Trending Topics

Report: Cities’ communications still lacking

Most emergency systems incompatible

By Mimi Hall
USA TODAY
Copyright 2007 Gannett Company, Inc.
All Rights Reserved

WASHINGTON — Emergency responders in most cities don’t have the equipment and skills needed to communicate with each other during a crisis, according to a report to be released today by the Homeland Security Department.

Only six of the 75 cities and regions surveyed received top scores for “interoperability,” or the ability to reliably communicate by radio. They were Washington, D.C., and its suburbs; San Diego; Columbus, Ohio; Minneapolis-St. Paul; Sioux Falls, S.D.; and Laramie, Wyo.

The report comes more than five years after the 9/11 attacks highlighted communications problems among fire, police and other emergency responders in New York City, at the Pentagon and at the crash site in Somerset County, Pa. The problems were especially acute at the World Trade Center, where firefighters couldn’t hear police warnings to get out of the towers before they collapsed.

“One of the dramatic lessons of 9/11 was the cost in human life when we do not have at least command-level interoperability in cities and in regions,” Homeland Security Secretary Michael Chertoff said last month.
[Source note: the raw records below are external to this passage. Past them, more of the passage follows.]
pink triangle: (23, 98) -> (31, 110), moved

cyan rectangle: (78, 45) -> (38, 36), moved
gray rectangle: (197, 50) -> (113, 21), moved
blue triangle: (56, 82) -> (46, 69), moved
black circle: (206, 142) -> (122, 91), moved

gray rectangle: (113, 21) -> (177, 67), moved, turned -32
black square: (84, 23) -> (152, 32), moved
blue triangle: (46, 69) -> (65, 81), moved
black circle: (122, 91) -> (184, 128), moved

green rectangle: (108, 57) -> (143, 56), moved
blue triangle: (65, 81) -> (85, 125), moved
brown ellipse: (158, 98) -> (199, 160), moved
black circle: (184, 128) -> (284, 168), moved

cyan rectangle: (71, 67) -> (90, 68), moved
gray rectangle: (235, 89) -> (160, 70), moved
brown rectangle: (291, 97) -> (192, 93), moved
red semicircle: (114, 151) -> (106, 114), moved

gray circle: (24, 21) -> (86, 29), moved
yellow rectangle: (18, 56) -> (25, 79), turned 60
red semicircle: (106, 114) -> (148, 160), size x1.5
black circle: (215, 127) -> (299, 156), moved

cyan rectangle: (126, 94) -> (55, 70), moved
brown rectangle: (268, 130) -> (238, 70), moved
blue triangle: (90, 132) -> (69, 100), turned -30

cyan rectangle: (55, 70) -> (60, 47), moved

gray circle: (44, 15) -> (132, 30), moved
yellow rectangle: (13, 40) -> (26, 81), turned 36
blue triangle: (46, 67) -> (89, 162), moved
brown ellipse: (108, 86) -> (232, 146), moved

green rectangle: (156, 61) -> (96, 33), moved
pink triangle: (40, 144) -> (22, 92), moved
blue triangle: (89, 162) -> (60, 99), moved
Chertoff said the country has made “a significant amount of progress” toward better communication systems. But in regions where there are still gaps, he said, leaders of cities and towns with incompatible systems need to work to develop a better system that would help communication during a disaster.

Since 2003, Homeland Security has handed out $2.9 billion in grants for interoperable communications systems, and Chertoff said his department’s grant programs will be heavily focused on communications improvements over the next two years.

The survey, he said, was designed to identify the gaps so they can be closed “as quickly as possible.”

The lowest scores on the report went to Chicago; Cleveland; Baton Rouge; Mandan, N.D.; and American Samoa. New York City scored in the middle.

Outgoing House Homeland Security Committee Chairman Pete King, R-N.Y., said communities immediately outside New York City have numerous communications systems that are incompatible with each other. That’s also true in several other major urban areas, he said. “A lot of progress has been made,” King said. But the report shows “how difficult an issue this is.”

Congressional Democrats, who assume leadership of both chambers on Thursday, are likely to address the issue as part of a campaign promise to pass all the recommendations of the 9/11 Commission. The commission in 2004 cited the urgent need for “compatible and adequate communications among public safety organizations.”